Subject: how to prove $J_{N}$ a cyclic group? $J_{N}$ is the subgroup of $Z*_{N^2}$ contains all the elements whose jacobi symbol with respect to $N$ is 1.
i saw a paragraph said $J_{N}$ is a cyclic group of order 2NN', $J_{N} $ is the subgroup of $Z*_{N^2}$ contains all the elements whose jacobi symbol with respect to $N$ is 1 ($N=pq, p=2p'+1, q=2q'+1, N'=p'q'$), but i don't know why (especially "cyclic")?
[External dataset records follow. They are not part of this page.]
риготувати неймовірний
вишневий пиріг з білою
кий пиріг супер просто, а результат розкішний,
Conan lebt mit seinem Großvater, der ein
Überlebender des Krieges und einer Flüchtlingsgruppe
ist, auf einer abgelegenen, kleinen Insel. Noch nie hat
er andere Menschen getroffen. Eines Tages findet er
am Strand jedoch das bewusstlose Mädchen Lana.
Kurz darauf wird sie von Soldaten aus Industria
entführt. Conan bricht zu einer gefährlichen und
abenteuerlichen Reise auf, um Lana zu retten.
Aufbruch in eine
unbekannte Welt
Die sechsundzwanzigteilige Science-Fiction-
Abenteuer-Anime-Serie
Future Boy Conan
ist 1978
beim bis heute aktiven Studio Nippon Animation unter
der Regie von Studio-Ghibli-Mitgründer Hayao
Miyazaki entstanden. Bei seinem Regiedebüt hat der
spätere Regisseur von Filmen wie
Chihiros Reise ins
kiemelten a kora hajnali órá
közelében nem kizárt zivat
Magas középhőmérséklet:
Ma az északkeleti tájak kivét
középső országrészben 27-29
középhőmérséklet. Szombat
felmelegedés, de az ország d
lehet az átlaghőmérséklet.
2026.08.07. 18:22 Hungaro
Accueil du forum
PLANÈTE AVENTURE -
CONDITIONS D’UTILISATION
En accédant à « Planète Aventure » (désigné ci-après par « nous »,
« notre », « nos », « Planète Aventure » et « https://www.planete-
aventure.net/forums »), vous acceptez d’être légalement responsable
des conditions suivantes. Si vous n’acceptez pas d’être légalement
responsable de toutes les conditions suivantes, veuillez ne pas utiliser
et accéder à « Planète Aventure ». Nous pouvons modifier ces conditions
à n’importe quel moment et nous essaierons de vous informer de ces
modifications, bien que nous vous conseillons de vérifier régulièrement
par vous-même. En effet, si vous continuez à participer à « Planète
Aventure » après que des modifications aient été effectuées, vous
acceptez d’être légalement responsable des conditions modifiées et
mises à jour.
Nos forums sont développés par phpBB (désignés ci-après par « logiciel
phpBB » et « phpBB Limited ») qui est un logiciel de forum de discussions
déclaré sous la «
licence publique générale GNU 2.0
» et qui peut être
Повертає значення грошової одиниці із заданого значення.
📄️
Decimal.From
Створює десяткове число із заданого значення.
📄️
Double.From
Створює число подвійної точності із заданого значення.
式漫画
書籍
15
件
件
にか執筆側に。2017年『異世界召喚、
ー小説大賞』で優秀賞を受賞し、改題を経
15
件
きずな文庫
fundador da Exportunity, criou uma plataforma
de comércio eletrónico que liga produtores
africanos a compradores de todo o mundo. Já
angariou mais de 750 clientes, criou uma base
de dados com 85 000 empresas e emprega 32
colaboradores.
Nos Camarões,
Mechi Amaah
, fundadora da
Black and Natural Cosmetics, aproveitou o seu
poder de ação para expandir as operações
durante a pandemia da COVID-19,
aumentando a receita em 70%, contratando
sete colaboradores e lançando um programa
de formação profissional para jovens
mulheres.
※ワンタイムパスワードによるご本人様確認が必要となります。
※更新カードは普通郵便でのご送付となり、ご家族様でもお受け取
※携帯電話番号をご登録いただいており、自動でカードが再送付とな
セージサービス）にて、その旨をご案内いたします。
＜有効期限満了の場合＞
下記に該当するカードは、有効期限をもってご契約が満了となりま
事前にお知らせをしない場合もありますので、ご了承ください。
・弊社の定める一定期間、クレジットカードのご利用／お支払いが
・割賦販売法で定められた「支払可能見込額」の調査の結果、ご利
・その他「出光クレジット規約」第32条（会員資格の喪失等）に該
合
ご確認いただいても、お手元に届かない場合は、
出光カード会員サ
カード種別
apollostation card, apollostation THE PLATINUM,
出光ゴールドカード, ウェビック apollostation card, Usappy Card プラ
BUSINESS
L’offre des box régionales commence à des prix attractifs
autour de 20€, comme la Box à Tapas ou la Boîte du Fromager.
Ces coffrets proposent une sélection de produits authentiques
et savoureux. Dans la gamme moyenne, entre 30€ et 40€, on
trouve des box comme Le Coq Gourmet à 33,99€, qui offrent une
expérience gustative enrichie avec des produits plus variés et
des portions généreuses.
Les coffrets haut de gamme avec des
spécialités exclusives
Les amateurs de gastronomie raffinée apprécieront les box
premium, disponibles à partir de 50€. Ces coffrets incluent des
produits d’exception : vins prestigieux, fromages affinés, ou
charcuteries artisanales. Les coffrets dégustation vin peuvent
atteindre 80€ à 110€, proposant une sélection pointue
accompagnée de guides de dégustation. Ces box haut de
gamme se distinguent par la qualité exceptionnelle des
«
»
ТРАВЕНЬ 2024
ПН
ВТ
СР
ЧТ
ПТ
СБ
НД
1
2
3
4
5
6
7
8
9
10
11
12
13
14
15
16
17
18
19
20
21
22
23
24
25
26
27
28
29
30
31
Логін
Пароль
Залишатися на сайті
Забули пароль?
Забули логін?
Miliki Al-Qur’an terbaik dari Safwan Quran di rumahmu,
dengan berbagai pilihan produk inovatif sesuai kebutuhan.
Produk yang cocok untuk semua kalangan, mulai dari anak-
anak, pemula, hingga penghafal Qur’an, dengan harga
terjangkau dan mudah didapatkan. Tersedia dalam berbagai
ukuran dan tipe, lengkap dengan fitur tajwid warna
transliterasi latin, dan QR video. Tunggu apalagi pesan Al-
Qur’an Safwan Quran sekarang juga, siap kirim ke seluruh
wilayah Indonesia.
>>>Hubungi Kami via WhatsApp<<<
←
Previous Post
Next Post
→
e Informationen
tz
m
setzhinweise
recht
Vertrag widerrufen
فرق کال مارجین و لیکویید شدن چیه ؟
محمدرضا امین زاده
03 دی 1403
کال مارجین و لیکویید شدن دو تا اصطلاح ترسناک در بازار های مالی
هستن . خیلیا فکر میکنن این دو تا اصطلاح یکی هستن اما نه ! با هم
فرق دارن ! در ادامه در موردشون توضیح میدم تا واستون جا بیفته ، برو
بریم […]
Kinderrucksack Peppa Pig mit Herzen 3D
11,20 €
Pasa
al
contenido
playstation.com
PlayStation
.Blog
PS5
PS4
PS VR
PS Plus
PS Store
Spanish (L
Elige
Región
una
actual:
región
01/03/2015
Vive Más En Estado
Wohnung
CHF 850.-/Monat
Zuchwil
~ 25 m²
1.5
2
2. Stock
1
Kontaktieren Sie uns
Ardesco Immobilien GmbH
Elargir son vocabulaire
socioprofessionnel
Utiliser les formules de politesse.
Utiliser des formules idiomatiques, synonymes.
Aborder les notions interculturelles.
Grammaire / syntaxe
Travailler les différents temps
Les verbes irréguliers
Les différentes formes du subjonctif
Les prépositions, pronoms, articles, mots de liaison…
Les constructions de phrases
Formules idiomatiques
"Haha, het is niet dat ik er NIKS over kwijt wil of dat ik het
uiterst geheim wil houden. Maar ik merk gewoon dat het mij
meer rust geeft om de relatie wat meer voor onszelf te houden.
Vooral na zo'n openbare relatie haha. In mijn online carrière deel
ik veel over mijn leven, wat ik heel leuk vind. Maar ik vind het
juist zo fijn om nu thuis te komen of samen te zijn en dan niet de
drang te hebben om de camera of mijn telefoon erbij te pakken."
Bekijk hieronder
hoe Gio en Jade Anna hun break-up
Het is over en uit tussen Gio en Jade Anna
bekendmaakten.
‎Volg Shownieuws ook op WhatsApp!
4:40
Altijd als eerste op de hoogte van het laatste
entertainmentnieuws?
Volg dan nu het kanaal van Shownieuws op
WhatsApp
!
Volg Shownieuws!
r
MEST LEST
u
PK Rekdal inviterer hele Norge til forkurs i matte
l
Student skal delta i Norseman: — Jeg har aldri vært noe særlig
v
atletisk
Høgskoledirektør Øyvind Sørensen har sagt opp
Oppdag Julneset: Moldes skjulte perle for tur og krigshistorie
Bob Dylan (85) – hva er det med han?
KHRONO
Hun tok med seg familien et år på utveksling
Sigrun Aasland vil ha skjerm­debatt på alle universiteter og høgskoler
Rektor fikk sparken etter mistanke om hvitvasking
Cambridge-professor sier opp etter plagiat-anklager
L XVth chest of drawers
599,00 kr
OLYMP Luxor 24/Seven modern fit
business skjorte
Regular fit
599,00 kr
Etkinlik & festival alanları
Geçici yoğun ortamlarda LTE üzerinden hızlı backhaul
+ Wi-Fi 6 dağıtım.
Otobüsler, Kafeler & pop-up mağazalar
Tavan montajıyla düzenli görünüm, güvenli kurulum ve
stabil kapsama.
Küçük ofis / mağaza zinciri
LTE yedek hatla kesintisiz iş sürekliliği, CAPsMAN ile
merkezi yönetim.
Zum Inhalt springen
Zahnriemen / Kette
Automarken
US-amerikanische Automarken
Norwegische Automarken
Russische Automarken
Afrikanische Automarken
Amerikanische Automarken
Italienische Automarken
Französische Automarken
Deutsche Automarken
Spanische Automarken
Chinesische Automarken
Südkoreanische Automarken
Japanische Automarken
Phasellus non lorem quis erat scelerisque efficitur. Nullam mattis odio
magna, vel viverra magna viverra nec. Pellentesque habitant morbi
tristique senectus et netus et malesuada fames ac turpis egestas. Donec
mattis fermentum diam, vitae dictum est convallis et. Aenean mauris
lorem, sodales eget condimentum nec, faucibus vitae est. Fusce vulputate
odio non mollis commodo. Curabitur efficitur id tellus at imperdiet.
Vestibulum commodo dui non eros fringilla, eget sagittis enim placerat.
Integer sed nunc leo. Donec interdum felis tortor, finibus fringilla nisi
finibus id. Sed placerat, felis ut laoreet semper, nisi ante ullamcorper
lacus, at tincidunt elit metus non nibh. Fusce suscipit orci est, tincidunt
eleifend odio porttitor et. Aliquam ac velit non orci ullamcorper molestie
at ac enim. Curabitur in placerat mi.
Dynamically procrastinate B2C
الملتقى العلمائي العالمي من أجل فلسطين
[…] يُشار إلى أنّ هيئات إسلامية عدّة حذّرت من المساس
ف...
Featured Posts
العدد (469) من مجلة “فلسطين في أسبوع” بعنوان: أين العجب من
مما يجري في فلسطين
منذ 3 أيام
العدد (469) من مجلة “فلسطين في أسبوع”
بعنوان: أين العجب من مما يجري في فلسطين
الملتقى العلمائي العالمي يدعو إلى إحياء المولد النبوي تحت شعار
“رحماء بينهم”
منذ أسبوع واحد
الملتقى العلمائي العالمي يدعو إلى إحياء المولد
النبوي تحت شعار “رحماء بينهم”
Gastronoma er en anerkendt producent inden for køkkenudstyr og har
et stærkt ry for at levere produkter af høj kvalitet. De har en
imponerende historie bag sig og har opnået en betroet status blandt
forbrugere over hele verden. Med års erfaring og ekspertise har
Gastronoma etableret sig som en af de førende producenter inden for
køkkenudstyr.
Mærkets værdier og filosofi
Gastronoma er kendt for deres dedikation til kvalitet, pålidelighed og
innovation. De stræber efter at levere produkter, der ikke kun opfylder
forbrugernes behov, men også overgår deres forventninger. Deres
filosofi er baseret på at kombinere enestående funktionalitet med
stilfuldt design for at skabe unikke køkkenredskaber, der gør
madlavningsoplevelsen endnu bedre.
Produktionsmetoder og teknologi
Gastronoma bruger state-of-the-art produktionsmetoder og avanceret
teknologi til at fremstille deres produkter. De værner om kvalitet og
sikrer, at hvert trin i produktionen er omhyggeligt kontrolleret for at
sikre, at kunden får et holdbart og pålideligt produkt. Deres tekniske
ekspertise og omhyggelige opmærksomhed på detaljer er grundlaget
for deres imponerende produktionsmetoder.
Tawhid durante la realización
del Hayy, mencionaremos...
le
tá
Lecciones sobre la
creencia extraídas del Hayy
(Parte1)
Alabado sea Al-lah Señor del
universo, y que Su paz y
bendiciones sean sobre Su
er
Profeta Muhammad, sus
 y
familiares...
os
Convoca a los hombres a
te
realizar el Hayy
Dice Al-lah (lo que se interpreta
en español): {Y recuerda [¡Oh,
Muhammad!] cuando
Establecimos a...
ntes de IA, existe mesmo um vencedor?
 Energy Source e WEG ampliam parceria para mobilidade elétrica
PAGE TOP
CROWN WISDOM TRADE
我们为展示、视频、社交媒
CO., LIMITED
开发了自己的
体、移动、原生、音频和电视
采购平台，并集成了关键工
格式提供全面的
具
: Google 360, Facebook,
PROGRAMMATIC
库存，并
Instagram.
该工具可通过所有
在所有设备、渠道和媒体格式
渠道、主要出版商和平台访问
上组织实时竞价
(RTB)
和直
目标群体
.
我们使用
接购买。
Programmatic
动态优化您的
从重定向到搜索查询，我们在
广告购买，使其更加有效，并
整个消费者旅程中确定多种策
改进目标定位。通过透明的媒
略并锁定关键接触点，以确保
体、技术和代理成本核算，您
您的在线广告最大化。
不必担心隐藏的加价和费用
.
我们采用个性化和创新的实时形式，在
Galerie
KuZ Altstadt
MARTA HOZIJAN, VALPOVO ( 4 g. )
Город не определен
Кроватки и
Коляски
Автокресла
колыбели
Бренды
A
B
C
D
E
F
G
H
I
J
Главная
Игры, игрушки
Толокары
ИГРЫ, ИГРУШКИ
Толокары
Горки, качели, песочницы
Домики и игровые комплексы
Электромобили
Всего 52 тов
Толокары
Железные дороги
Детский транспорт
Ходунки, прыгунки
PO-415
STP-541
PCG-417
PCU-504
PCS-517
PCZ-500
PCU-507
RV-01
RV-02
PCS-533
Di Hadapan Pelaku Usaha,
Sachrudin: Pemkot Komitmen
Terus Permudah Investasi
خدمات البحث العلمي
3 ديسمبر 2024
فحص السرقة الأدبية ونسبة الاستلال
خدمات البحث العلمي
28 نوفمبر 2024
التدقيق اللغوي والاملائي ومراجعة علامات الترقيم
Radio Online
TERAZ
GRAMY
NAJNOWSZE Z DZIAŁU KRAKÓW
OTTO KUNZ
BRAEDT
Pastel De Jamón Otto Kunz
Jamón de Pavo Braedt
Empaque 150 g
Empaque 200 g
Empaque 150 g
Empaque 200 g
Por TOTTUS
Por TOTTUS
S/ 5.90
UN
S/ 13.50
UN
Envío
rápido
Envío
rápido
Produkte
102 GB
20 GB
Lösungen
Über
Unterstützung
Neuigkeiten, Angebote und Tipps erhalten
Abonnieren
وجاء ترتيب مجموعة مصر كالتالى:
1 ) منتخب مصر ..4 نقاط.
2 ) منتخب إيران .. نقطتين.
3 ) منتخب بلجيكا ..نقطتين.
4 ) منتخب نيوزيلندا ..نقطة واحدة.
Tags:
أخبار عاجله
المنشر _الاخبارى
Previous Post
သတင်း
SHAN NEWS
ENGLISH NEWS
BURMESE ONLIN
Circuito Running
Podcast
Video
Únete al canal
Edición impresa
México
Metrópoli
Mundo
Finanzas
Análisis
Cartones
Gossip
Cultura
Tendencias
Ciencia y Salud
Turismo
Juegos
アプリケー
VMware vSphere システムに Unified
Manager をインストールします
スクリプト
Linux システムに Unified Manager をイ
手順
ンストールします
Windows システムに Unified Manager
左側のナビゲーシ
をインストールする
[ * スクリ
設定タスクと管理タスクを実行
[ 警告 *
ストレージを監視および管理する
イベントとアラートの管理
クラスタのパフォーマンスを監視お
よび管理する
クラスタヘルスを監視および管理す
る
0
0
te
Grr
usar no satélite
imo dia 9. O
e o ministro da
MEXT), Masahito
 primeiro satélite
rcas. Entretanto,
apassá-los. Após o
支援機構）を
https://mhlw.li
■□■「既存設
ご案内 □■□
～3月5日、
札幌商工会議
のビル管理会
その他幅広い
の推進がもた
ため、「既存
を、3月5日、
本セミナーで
Will somebody be kind to help me?
Moreover, it's said $J_{N}=G*G_{1}*G_{2}$, where $G$ is the subgroup of $J_{N}$, which contains all the (2N) residues ($|G|=N'$), $G_{1}$ is a group of order N and $G_{2}$ is the group generated by (-1). WHY?
All the above is to study N-residuosity in $Z*_{N^2}$.
Subject: Re: how to prove $J_{N}$ a cyclic group? $J_{N}$ is the subgroup of $Z*_{N^2}$ contains all the elements whose jacobi symbol with respect to $N$ is 1.
Please don't stuff your postings full of dollar signs.
On 4 Jul, 13:14, challengerlee <lihui0...@gmail.com> wrote:
> i saw a paragraph said $J_{N}$ is a cyclic group of order 2NN', $J_{N} > $ is the subgroup of $Z*_{N^2}$ contains all the elements whose > jacobi symbol with respect to $N$ is 1 ($N=pq, p=2p'+1, q=2q'+1, > N'=p'q'$), but i don't know why (especially "cyclic")?
It isn't cyclic in general. How about N = 341 = 11 x 31. Then (Z/N^2 Z)^* has exponent 30N. Therefore J_N has exponent at most 30N, yet it has 150N elements.